Nov
09
Find the moment-generating function of the discrete random varible X that has the probability distribution..?
By
f(x) = 2(1/3)^x for x = 1,2,3…And use it to determine the values of u`(subscript 1) and u`(subscript 2)
I understand the definition of moment generating function, but how do we do this problem since x goes to infinity?
My teacher gave me the solution, but he skipped a lot of steps so I didn’t understand how he got what he did
So please, show your steps and a little explanation too
Much appreciated!
1 Comments
November 9th, 2009 at 7:02 pm
You just need to realize that it is defined as:
M(t) = E( e^(tX) ) = ∑ e^( t x[i] ) f( x[i] )
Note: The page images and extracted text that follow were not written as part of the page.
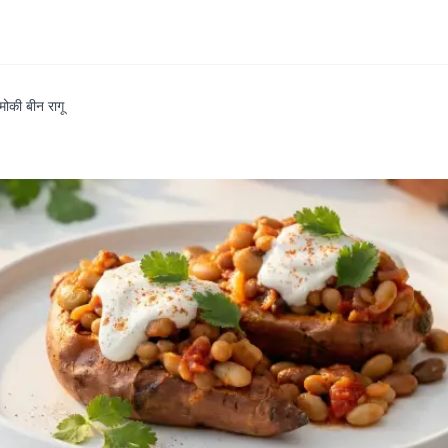
मोकी बीन रागू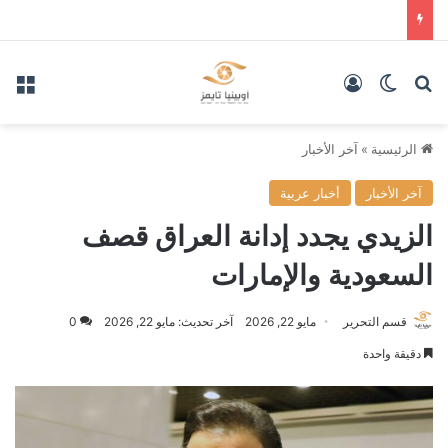
بحث عن
الوضع المظلم
تسجيل الدخول
الق
الرئيسية
»
آخر الأخبار
آخر الأخبار
أخبار عربية
الزيدي يجدد إدانة العراق قصف
السعودية والإمارات
قسم التحرير
مايو 22, 2026
آخر تحديث: مايو 22, 2026
0
دقيقة واحدة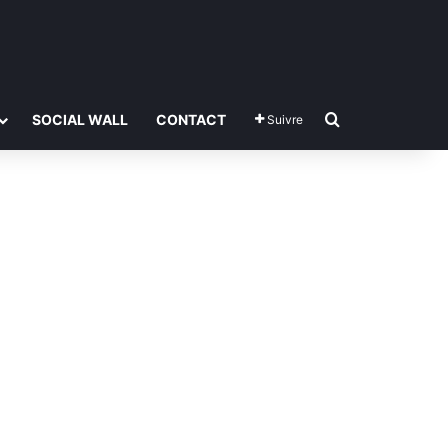
Rechercher
SOCIAL WALL
CONTACT
Suivre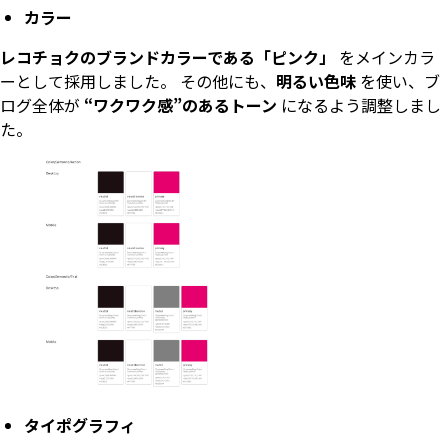
カラー
レコチョクのブランドカラーである「ピンク」
をメインカラ
ーとして採用しました。 その他にも、
明るい色味
を使い、ブ
ログ全体が
“ワクワク感”のあるトーン
になるよう調整しまし
た。
タイポグラフィ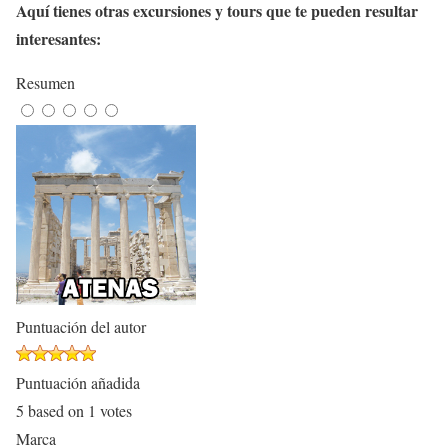
Aquí tienes otras excursiones y tours que te pueden resultar
interesantes:
Resumen
Puntuación del autor
Puntuación añadida
5
based on
1
votes
Marca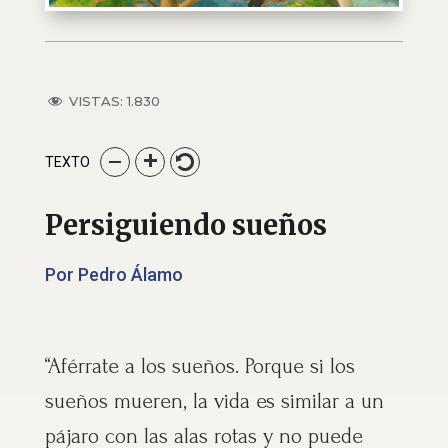
VISTAS:
1.830
TEXTO
Persiguiendo sueños
Por Pedro Álamo
“Aférrate a los sueños. Porque si los
sueños mueren, la vida es similar a un
pájaro con las alas rotas y no puede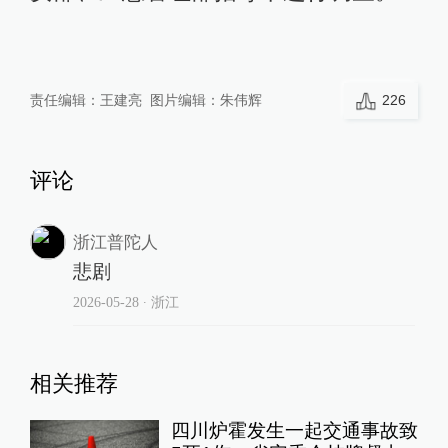
责任编辑：
王建亮
图片编辑：
朱伟辉
226
评论
浙江普陀人
悲剧
2026-05-28
∙ 浙江
相关推荐
四川炉霍发生一起交通事故致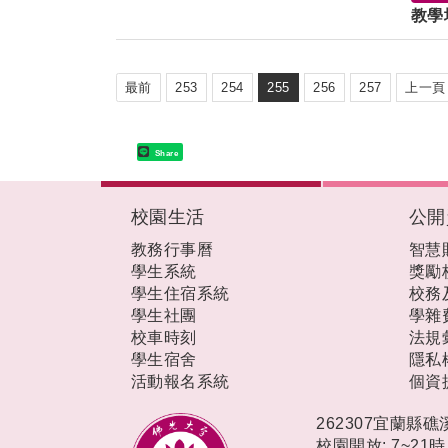
教學
最前
253
254
255
256
257
上一頁
Share
:::
校園生活
公開
教務行事曆
智慧
學生系統
獎勵
學生住宿系統
校務
學生社團
學雜
校車時刻
法規
學生宿舍
隱私
活動報名系統
個資
262307宜蘭縣
校園開放: 7~21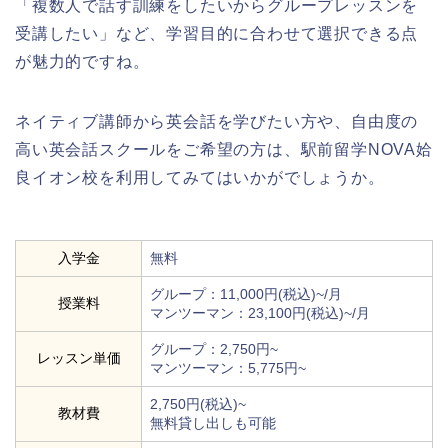
「複数人で話す訓練をしたいからグループレッスンを
受講したい」など、学習目的に合わせて選択できる点
が魅力的ですね。
ネイティブ講師から英会話を学びたい方や、自由度の
高い英会話スクールをご希望の方は、駅前留学NOVA姶
良イオン校を利用してみてはいかがでしょうか。
入学金
無料
グループ：11,000円(税込)~/月
授業料
マンツーマン：23,100円(税込)~/月
グループ：2,750円~
レッスン単価
マンツーマン：5,775円~
2,750円(税込)~
教材費
無料貸し出しも可能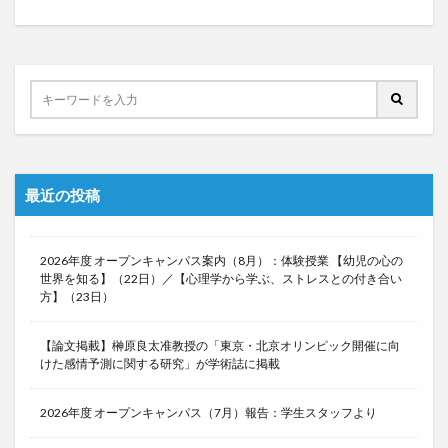
最近の投稿
2026年度 オープンキャンパス案内（8月）：体験授業 【幼児の心の
世界を知る】（22日）／【心理学から学ぶ、ストレスとの付き合い
方】（23日）
【論文掲載】榊原良太准教授の「東京・北京オリンピック開催に向
けた感情予測に関する研究」が学術誌に掲載
2026年度 オープンキャンパス（7月）報告：学生スタッフより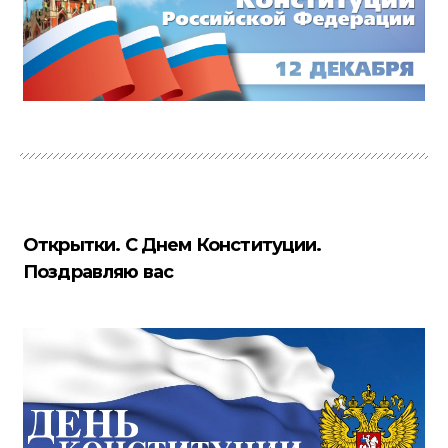
Открытки. С Днем Конституции.
Поздравляю вас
where X is your random variable. Then you just put in what you know:
M(t) = ∑ e^( t x[i] ) 2 (1/3)^x[i]
Since we are doing x=1,2,3… I will write this as a sum instead:
M(t) = 2 ∑ e^( n t ) (1/3)^n
M(t) = 2e^t ∑ (e/3)^n
Now, that’s a geometric series, but it’s n=1 to ∞ (not n=0), so:
M(t) = 2e^t ( 1 / (1-e/3) – 1 )
Done.